Par la plateforme, les producteurs ont également la possibilité d'identifier d'autres producteurs avec lesquels collaborer ou encore des groupements d'achat ou Amap (associations pour le maintien d'une agriculture paysanne) pouvant éventuellement accueillir de nouveaux producteurs.
Initiatives citoyennes
En effet, les initiatives associatives et citoyennes se multiplient pour adapter des groupements d'achat déjà existants au contexte de crise sanitaire ou pour en créer de nouveaux. A Captieux (Gironde, 1.300 habitants), un drive solidaire a ainsi été mis sur pied par une jeune association qui se destine à créer prochainement un tiers-lieu. Soutenue par plusieurs élus de la commune, l'association entend soutenir à la fois les producteurs locaux et les habitants rencontrant des difficultés pour s'approvisionner en produits bio. Relayée sur Facebook, la démarche s'appuie sur la plateforme Cagette.net, à disposition de tout groupement d'achat, y compris ceux qui seraient à l'initiative de collectivités.

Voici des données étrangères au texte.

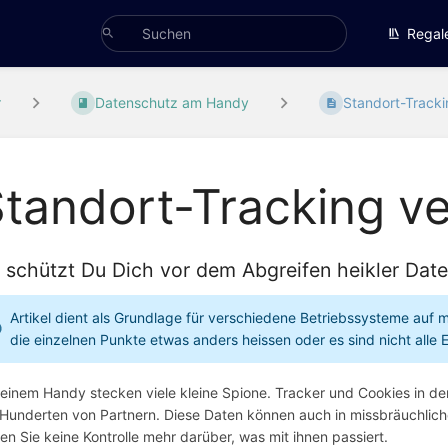
Regal
r
Datenschutz am Handy
Standort-Tracki
tandort-Tracking v
 schützt Du Dich vor dem Abgreifen heikler Date
Artikel dient als Grundlage für verschiedene Betriebssysteme auf
die einzelnen Punkte etwas anders heissen oder es sind nicht alle 
deinem Handy stecken viele kleine Spione. Tracker und Cookies in de
 Hunderten von Partnern. Diese Daten können auch in missbräuchlic
en Sie keine Kontrolle mehr darüber, was mit ihnen passiert.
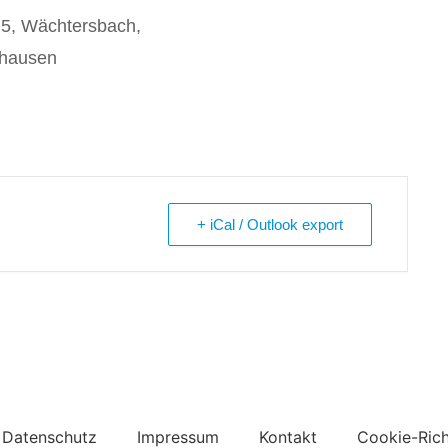
 5, Wächtersbach,
nhausen
+ iCal / Outlook export
Datenschutz
Impressum
Kontakt
Cookie-Rich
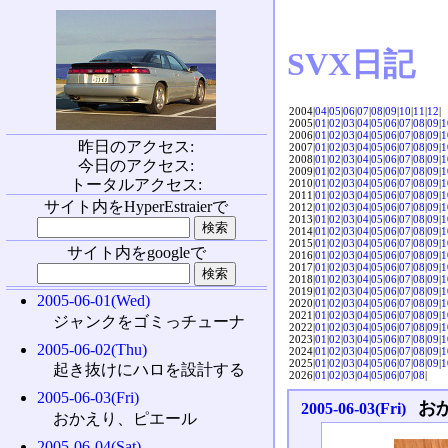
SVX日記
2004|
04
|
05
|
06
|
07
|
08
|
09
|
10
|
11
|
12
|
2005|
01
|
02
|
03
|
04
|
05
|
06
|
07
|
08
|
09
|
1
2006|
01
|
02
|
03
|
04
|
05
|
06
|
07
|
08
|
09
|
1
昨日のアクセス:
2007|
01
|
02
|
03
|
04
|
05
|
06
|
07
|
08
|
09
|
1
2008|
01
|
02
|
03
|
04
|
05
|
06
|
07
|
08
|
09
|
1
今日のアクセス:
2009|
01
|
02
|
03
|
04
|
05
|
06
|
07
|
08
|
09
|
1
トータルアクセス:
2010|
01
|
02
|
03
|
04
|
05
|
06
|
07
|
08
|
09
|
1
2011|
01
|
02
|
03
|
04
|
05
|
06
|
07
|
08
|
09
|
1
サイト内をHyperEstraierで
2012|
01
|
02
|
03
|
04
|
05
|
06
|
07
|
08
|
09
|
1
2013|
01
|
02
|
03
|
04
|
05
|
06
|
07
|
08
|
09
|
1
2014|
01
|
02
|
03
|
04
|
05
|
06
|
07
|
08
|
09
|
1
2015|
01
|
02
|
03
|
04
|
05
|
06
|
07
|
08
|
09
|
1
サイト内をgoogleで
2016|
01
|
02
|
03
|
04
|
05
|
06
|
07
|
08
|
09
|
1
2017|
01
|
02
|
03
|
04
|
05
|
06
|
07
|
08
|
09
|
1
2018|
01
|
02
|
03
|
04
|
05
|
06
|
07
|
08
|
09
|
1
2019|
01
|
02
|
03
|
04
|
05
|
06
|
07
|
08
|
09
|
1
2005-06-01(Wed)
2020|
01
|
02
|
03
|
04
|
05
|
06
|
07
|
08
|
09
|
1
2021|
01
|
02
|
03
|
04
|
05
|
06
|
07
|
08
|
09
|
1
ジャンクをゴミっチューナ
2022|
01
|
02
|
03
|
04
|
05
|
06
|
07
|
08
|
09
|
1
2023|
01
|
02
|
03
|
04
|
05
|
06
|
07
|
08
|
09
|
1
2005-06-02(Thu)
2024|
01
|
02
|
03
|
04
|
05
|
06
|
07
|
08
|
09
|
1
2025|
01
|
02
|
03
|
04
|
05
|
06
|
07
|
08
|
09
|
1
起き抜けにハロを設計する
2026|
01
|
02
|
03
|
04
|
05
|
06
|
07
|
08
|
2005-06-03(Fri)
お
2005-06-03(Fri)
おかえり、ピエール
2005-06-04(Sat)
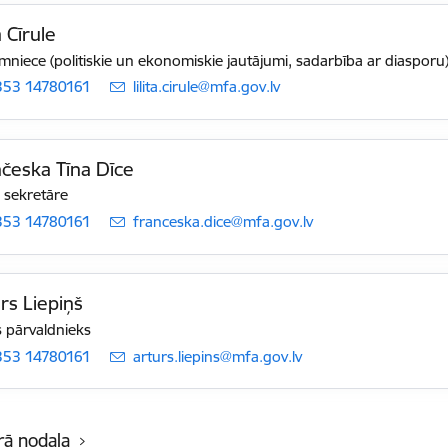
a Cīrule
niece (politiskie un ekonomiskie jautājumi, sadarbība ar diasporu
353 14780161
E-pasts:
lilita.cirule@mfa.gov.lv
česka Tīna Dīce
 sekretāre
353 14780161
E-pasts:
franceska.dice@mfa.gov.lv
rs Liepiņš
 pārvaldnieks
353 14780161
E-pasts:
arturs.liepins@mfa.gov.lv
rā nodaļa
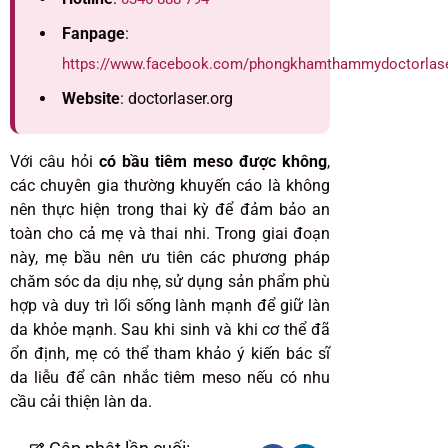
Fanpage
:
https://www.facebook.com/phongkhamthammydoctorlas
Website
: doctorlaser.org
Với câu hỏi
có bầu tiêm meso được không
,
các chuyên gia thường khuyến cáo là không
nên thực hiện trong thai kỳ để đảm bảo an
toàn cho cả mẹ và thai nhi. Trong giai đoạn
này, mẹ bầu nên ưu tiên các phương pháp
chăm sóc da dịu nhẹ, sử dụng sản phẩm phù
hợp và duy trì lối sống lành mạnh để giữ làn
da khỏe mạnh. Sau khi sinh và khi cơ thể đã
ổn định, mẹ có thể tham khảo ý kiến bác sĩ
da liễu để cân nhắc tiêm meso nếu có nhu
cầu cải thiện làn da.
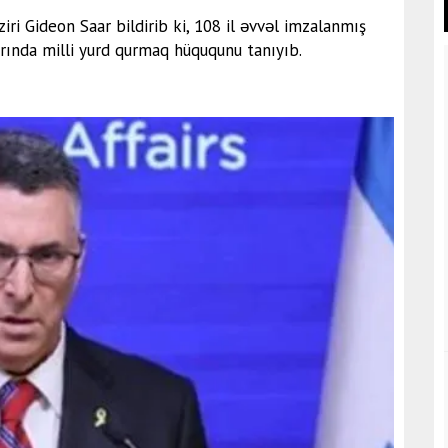
aziri Gideon Saar bildirib ki, 108 il əvvəl imzalanmış
arında milli yurd qurmaq hüququnu tanıyıb.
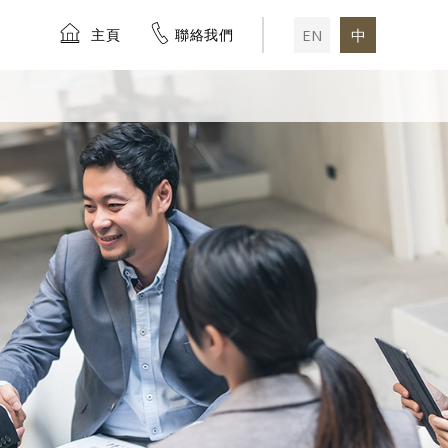
主頁
聯絡我們
EN
中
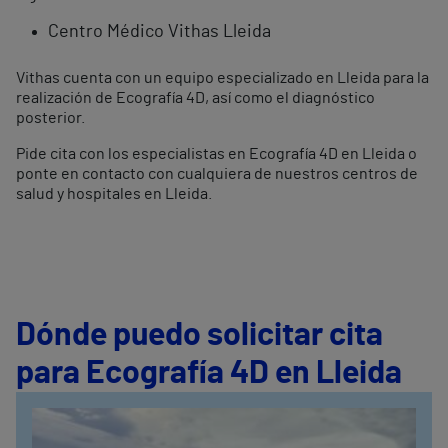
Centro Médico Vithas Lleida
Vithas cuenta con un equipo especializado en Lleida para la
realización de Ecografía 4D, así como el diagnóstico
posterior.
Pide cita con los especialistas en Ecografía 4D en Lleida o
ponte en contacto con cualquiera de nuestros centros de
salud y hospitales en Lleida.
Dónde puedo solicitar cita
para Ecografía 4D en Lleida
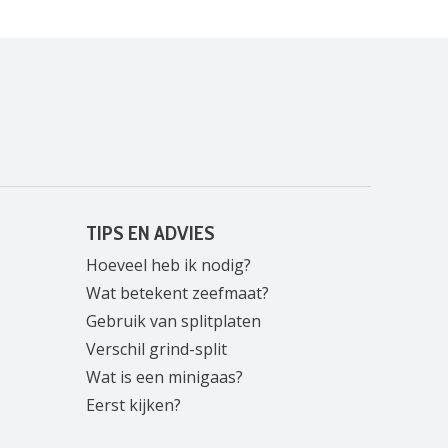
TIPS EN ADVIES
Hoeveel heb ik nodig?
Wat betekent zeefmaat?
Gebruik van splitplaten
Verschil grind-split
Wat is een minigaas?
Eerst kijken?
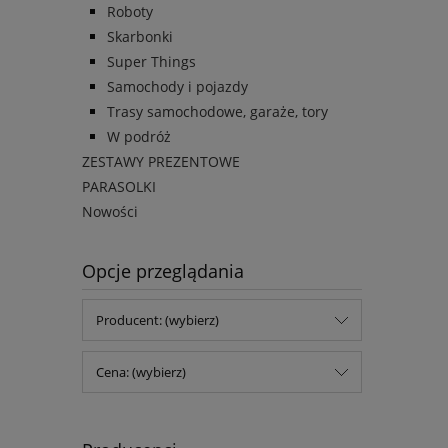
Roboty
Skarbonki
Super Things
Samochody i pojazdy
Trasy samochodowe, garaże, tory
W podróż
ZESTAWY PREZENTOWE
PARASOLKI
Nowości
Opcje przeglądania
Producent: (wybierz)
Cena: (wybierz)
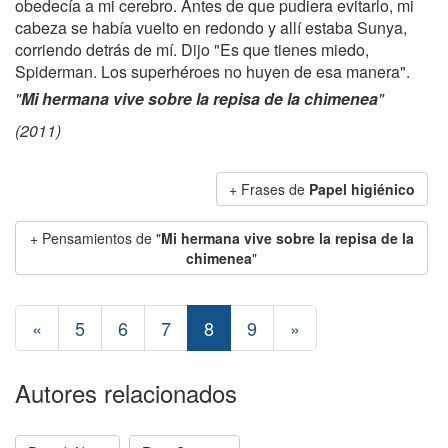
obedecía a mi cerebro. Antes de que pudiera evitarlo, mi
cabeza se había vuelto en redondo y allí estaba Sunya,
corriendo detrás de mí. Dijo "Es que tienes miedo,
Spiderman. Los superhéroes no huyen de esa manera".
"
Mi hermana vive sobre la repisa de la chimenea
"
(2011)
+ Frases de
Papel higiénico
+ Pensamientos de "
Mi hermana vive sobre la repisa de la
chimenea
"
«
5
6
7
8
9
»
Autores relacionados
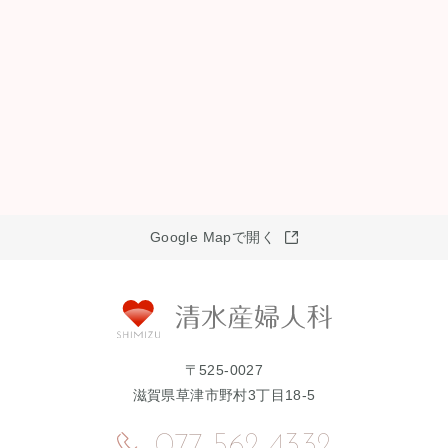
Google Mapで開く
〒525-0027
滋賀県草津市野村3丁目18-5
077-562-4332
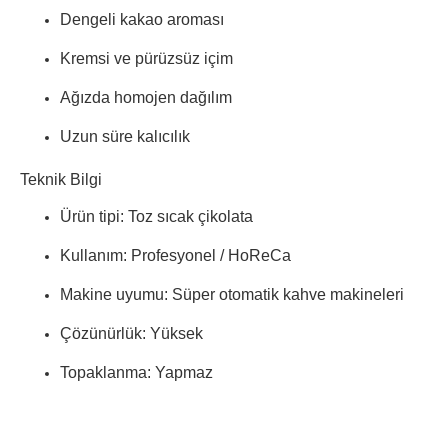
Dengeli kakao aroması
Kremsi ve pürüzsüz içim
Ağızda homojen dağılım
Uzun süre kalıcılık
Teknik Bilgi
Ürün tipi: Toz sıcak çikolata
Kullanım: Profesyonel / HoReCa
Makine uyumu: Süper otomatik kahve makineleri
Çözünürlük: Yüksek
Topaklanma: Yapmaz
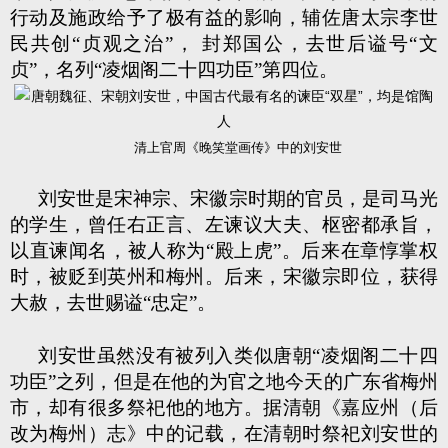
行动及施政给予了极有益的影响，辅佐唐太宗李世
民共创“贞观之治”， 封郑国公，去世后谥号“文
贞”，名列“凌烟阁二十四功臣”第四位。
清上官周《晚笑堂画传》中的刘安世
刘安世是宋神宗、宋徽宗时期的官员，是司马光
的学生，曾任右正言、左谏议大夫、枢密都承旨，
以直谏闻名，被人称为“殿上虎”。后来在章惇掌权
时，被贬到英州和梅州。后来，宋徽宗即位，获得
大赦，去世赐谥“忠定”。
刘安世虽然没有被列入类似唐朝“凌烟阁二十四
功臣”之列，但是在他的为官之地今天的广东省梅州
市，却有很多祭祀他的地方。据清朝《嘉应州（后
改为梅州）志》中的记载，在清朝时祭祀刘安世的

Du côté des Amap qui ont obtenu l'autorisation de continuer à fonctionner sous certaines conditions, il a fallu d'urgence trouver de nouveaux points de distribution en extérieur – avec l'autorisation de la mairie – ou à la ferme, après la fermeture des lieux habituels tels que les gymnases, écoles ou foyers. Le Mouvement inter-régional des Amap (Miramap) diffuse régulièrement des informations utiles sur son site, alors que plus de 2.000 Amap seraient actives en France.
Parallèlement à des démarches de plus grande ampleur telles que la plateforme de livraison à domicile du marché de Rungis ou aux discussions avec la grande distribution concernant les productions locales d'un certain volume, ces initiatives suffiront-elles à éviter trop de casse parmi les petits producteurs privés de leurs débouchés habituels ? Le Miramap appelle d'ores et déjà à "construire l'après-crise", à s'appuyer sur les futurs plans de relance pour un "renouvellement de notre système agricole et alimentaire". A savoir : "une relocalisation massive de nos productions agricoles et un changement de gouvernance dans la gestion du foncier, pour que les terres assurent la sécurité alimentaire de chaque territoire".
D'ici là, il importe pour France urbaine de recenser l'ensemble des initiatives qui se développent sur les territoires "afin d’accompagner au mieux tous les territoires", selon un communiqué du 2 avril. L'association d'élus vient de lancer, avec Resolis et Terres en villes, une enquête auprès de ses membres sur ces "stratégies alimentaires territoriales" actuellement bouleversées (voir notre article du 1er avril 2020).
(1) Des collectivités font également le choix de maintenir une partie de leur cuisine centrale en fonctionnement, pour contribuer aux livraisons de repas aux personnes isolées ou encore aux soignants, ou soutenir les associations de l'aide alimentaire comme en Saint-Saint-Denis.